At various times, the OpenHIE Architecture Community has discussed whether successful IHE Connectathon testing should be considered a mandatory requirement in order to be an OpenHIE “certified” infrastructure component. Presently, the open source reference software products that make up OpenHIE’s architecture do meet this criterion. However, these software products have evolved; and OpenHIE’s workflows have evolved; and so have a number of the IHE profiles upon which these workflows are based. A number of OpenHIE’s certifications are now out of date.

In the “OECD” markets (Canada-US, Europe, Australia, NZ, Japan, etc.) – public procurement of health software often stipulates (in the RFP documents) a requirement for successful IHE Connectathon certification. Donor-funded initiatives in LMICs, however, have only recently been considering interoperability as important aspect of an implementation. I’m happy to say that OpenHIE’s “pre-adoption” of standards-based interoperability specifications has been an important contributor to the emerging importance of this topic in LMIC implementations.

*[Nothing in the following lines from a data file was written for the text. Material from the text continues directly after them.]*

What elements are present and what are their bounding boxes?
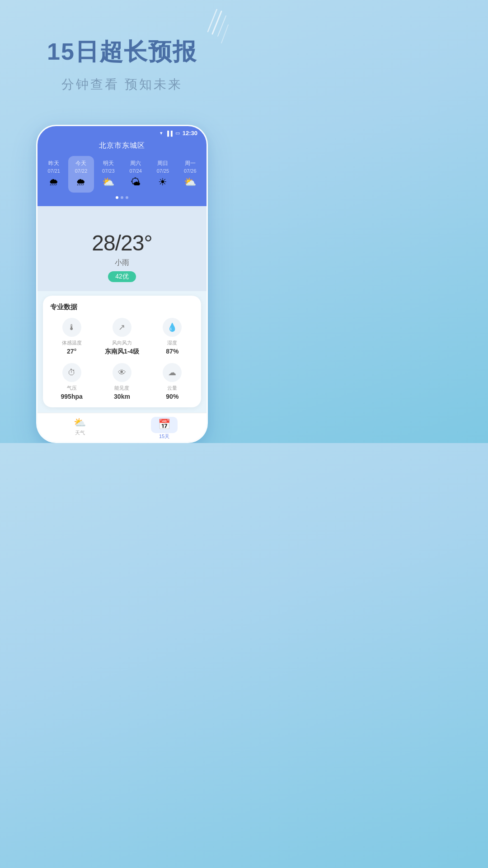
day-tab-date-5: 07/26 [178,168,202,174]
day-tab-0[interactable]: 昨天 07/21 🌧 [41,156,66,193]
nav-label-0: 天气 [38,429,122,436]
phone-mockup: ▾ ▐▐ ▭ 12:30 北京市东城区 昨天 07/21 🌧 今天 07/22 … [36,125,208,443]
data-item-0: 🌡 体感温度 27° [48,318,95,356]
data-label-2: 湿度 [149,340,196,346]
day-tab-icon-5: ⛅ [178,176,202,188]
sub-title: 分钟查看 预知未来 [18,76,226,93]
wave-separator [38,206,206,220]
data-label-5: 云量 [149,385,196,392]
day-tab-label-5: 周一 [178,160,202,167]
data-grid: 🌡 体感温度 27° ↗ 风向风力 东南风1-4级 💧 湿度 87% ⏱ 气压 … [48,318,196,400]
nav-icon-1: 📅 [158,419,170,430]
header-section: 15日超长预报 分钟查看 预知未来 [0,0,244,111]
phone-wrapper: ▾ ▐▐ ▭ 12:30 北京市东城区 昨天 07/21 🌧 今天 07/22 … [0,125,244,443]
temperature-display: 28/23° [47,231,197,255]
data-item-1: ↗ 风向风力 东南风1-4级 [99,318,145,356]
data-icon-1: ↗ [113,318,131,337]
city-name: 北京市东城区 [41,141,203,151]
data-value-1: 东南风1-4级 [99,348,145,356]
nav-icon-0: ⛅ [38,417,122,429]
dot-3 [126,196,128,199]
day-tab-3[interactable]: 周六 07/24 🌤 [123,156,148,193]
wifi-icon: ▾ [160,130,163,136]
nav-item-15天[interactable]: 📅 15天 [122,417,206,440]
day-tab-date-0: 07/21 [42,168,66,174]
data-item-4: 👁 能见度 30km [99,363,145,400]
data-label-4: 能见度 [99,385,145,392]
day-tab-icon-4: ☀ [151,176,174,188]
day-tab-2[interactable]: 明天 07/23 ⛅ [96,156,121,193]
weather-header: 北京市东城区 昨天 07/21 🌧 今天 07/22 🌧 明天 07/23 ⛅ … [38,138,206,206]
battery-icon: ▭ [175,130,180,136]
day-tab-5[interactable]: 周一 07/26 ⛅ [178,156,203,193]
data-icon-5: ☁ [163,363,182,382]
data-item-2: 💧 湿度 87% [149,318,196,356]
status-icons: ▾ ▐▐ ▭ 12:30 [160,130,197,137]
day-tab-label-1: 今天 [69,160,93,167]
day-tab-icon-0: 🌧 [42,176,66,188]
day-tab-label-4: 周日 [151,160,174,167]
dots-indicator [41,193,203,199]
data-label-3: 气压 [48,385,95,392]
aqi-badge: 42优 [108,271,136,282]
data-value-3: 995hpa [48,393,95,400]
dot-2 [121,196,123,199]
day-tab-icon-3: 🌤 [124,176,147,188]
day-tab-icon-2: ⛅ [97,176,120,188]
day-tab-icon-1: 🌧 [69,176,93,188]
day-tabs[interactable]: 昨天 07/21 🌧 今天 07/22 🌧 明天 07/23 ⛅ 周六 07/2… [41,156,203,193]
signal-icon: ▐▐ [165,131,173,136]
data-item-5: ☁ 云量 90% [149,363,196,400]
day-tab-label-0: 昨天 [42,160,66,167]
data-label-1: 风向风力 [99,340,145,346]
day-tab-label-2: 明天 [97,160,120,167]
nav-label-1: 15天 [122,433,206,440]
main-title: 15日超长预报 [18,36,226,68]
bottom-nav[interactable]: ⛅ 天气 📅 15天 [38,413,206,442]
day-tab-1[interactable]: 今天 07/22 🌧 [68,156,94,193]
data-icon-2: 💧 [163,318,182,337]
data-value-0: 27° [48,348,95,355]
data-value-4: 30km [99,393,145,400]
weather-description: 小雨 [47,258,197,268]
status-bar: ▾ ▐▐ ▭ 12:30 [38,126,206,138]
data-value-2: 87% [149,348,196,355]
data-icon-0: 🌡 [62,318,81,337]
data-item-3: ⏱ 气压 995hpa [48,363,95,400]
day-tab-date-3: 07/24 [124,168,147,174]
data-icon-3: ⏱ [62,363,81,382]
day-tab-4[interactable]: 周日 07/25 ☀ [150,156,175,193]
data-value-5: 90% [149,393,196,400]
day-tab-date-4: 07/25 [151,168,174,174]
day-tab-date-1: 07/22 [69,168,93,174]
day-tab-label-3: 周六 [124,160,147,167]
nav-item-天气[interactable]: ⛅ 天气 [38,417,122,440]
status-time: 12:30 [183,130,197,137]
weather-main: 28/23° 小雨 42优 [38,220,206,291]
data-icon-4: 👁 [113,363,131,382]
data-card-title: 专业数据 [48,303,196,311]
dot-1 [116,196,118,199]
data-card: 专业数据 🌡 体感温度 27° ↗ 风向风力 东南风1-4级 💧 湿度 87% … [43,296,201,407]
data-label-0: 体感温度 [48,340,95,346]
day-tab-date-2: 07/23 [97,168,120,174]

OpenHIE has, over the last number of years, provided leadership on the international technical committees at IHE that have developed and balloted interoperability specifications important to the needs of LMICs. These specifications, many of which are now also “named specifications” in OECD procurement documents, include:

There is a reason, in OECD markets, procurement documents make it a requirement that HIE infrastructure components be demonstrably interoperable: it mitigates risk and it operationalizes ecosystem-level interoperability. These are equally important attributes in LMIC settings. In fact, it could be argued that, for LMICs, mitigating such risks are maybe even more important. Unlike in OECD countries, there are often not sufficient funds available to MOHs to overcome the inefficiencies and challenges associated with a proliferation of health data silos.

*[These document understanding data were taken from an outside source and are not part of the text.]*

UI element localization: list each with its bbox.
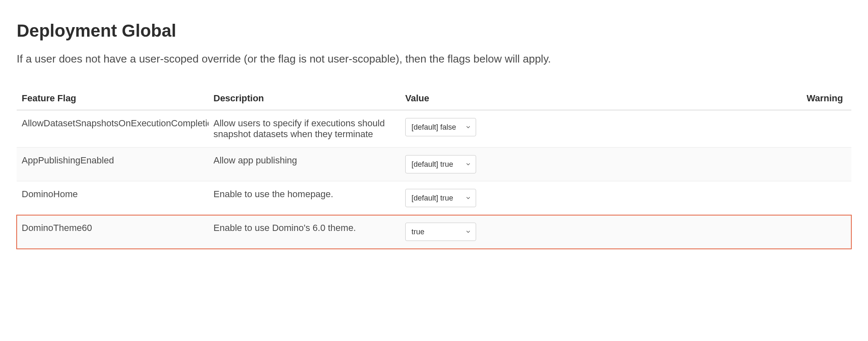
cell-warning: [592, 110, 851, 148]
cell-value: [default] false: [400, 110, 592, 148]
value-select[interactable]: true: [405, 223, 476, 241]
value-select[interactable]: [default] false: [405, 118, 476, 136]
cell-feature-flag: DominoHome: [17, 181, 208, 215]
cell-feature-flag: AppPublishingEnabled: [17, 148, 208, 181]
feature-flags-table: Feature Flag Description Value Warning A…: [17, 87, 851, 249]
cell-description: Allow app publishing: [208, 148, 400, 181]
table-row: DominoHomeEnable to use the homepage.[de…: [17, 181, 851, 215]
page-description: If a user does not have a user-scoped ov…: [17, 51, 621, 67]
cell-description: Allow users to specify if executions sho…: [208, 110, 400, 148]
table-row: DominoTheme60Enable to use Domino's 6.0 …: [17, 215, 851, 249]
table-row: AppPublishingEnabledAllow app publishing…: [17, 148, 851, 181]
cell-value: [default] true: [400, 148, 592, 181]
value-select-display[interactable]: [default] false: [405, 118, 476, 136]
cell-feature-flag: AllowDatasetSnapshotsOnExecutionCompleti…: [17, 110, 208, 148]
column-header-warning: Warning: [592, 87, 851, 110]
table-row: AllowDatasetSnapshotsOnExecutionCompleti…: [17, 110, 851, 148]
cell-warning: [592, 215, 851, 249]
column-header-flag: Feature Flag: [17, 87, 208, 110]
cell-feature-flag: DominoTheme60: [17, 215, 208, 249]
value-select-display[interactable]: true: [405, 223, 476, 241]
value-select[interactable]: [default] true: [405, 155, 476, 173]
cell-description: Enable to use Domino's 6.0 theme.: [208, 215, 400, 249]
column-header-description: Description: [208, 87, 400, 110]
cell-description: Enable to use the homepage.: [208, 181, 400, 215]
table-header-row: Feature Flag Description Value Warning: [17, 87, 851, 110]
cell-value: true: [400, 215, 592, 249]
page-title: Deployment Global: [17, 21, 851, 41]
cell-warning: [592, 148, 851, 181]
column-header-value: Value: [400, 87, 592, 110]
value-select[interactable]: [default] true: [405, 189, 476, 207]
cell-value: [default] true: [400, 181, 592, 215]
value-select-display[interactable]: [default] true: [405, 189, 476, 207]
value-select-display[interactable]: [default] true: [405, 155, 476, 173]
cell-warning: [592, 181, 851, 215]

The IHE ballot cycle has just concluded and a number of OpenHIE’s specifications (ADXv2 and mCSD in particular) are now released for Connectathon testing (as specifications for Trial Implementation). This poses some important questions for our Implementer community:

  1. Do we want to continue our practice, on behalf of LMICs, of having our OpenHIE reference software certify against the international standards in the IHE profiles?
  2. Should it be a mandatory requirement that other software products, be they open source or commercial, must successfully pass IHE Connectathon tests in order to also be OpenHIE “certified”?
  3. Is it appreciated by donors and/or ministries of health that OpenHIE goes through this effort (e.g. is certified interoperability an important and compelling “marketing message” for OpenHIE)?
  4. How do we avoid the “tragedy of the commons”; how will IHE Connectathon testing be funded for OpenHIE’s open-source, community-developed software products?
    I hope we can garner some good discussion regarding these topics. As the OpenHIE initiative moves into its “implementation” phase, the value propositions of being interoperable – or not – should start to become evident. But it is an inconvenient truth: interoperability comes at a price… and commercial software products are much better equipped to shoulder that cost than community-based software products.

I look forward to active discussions.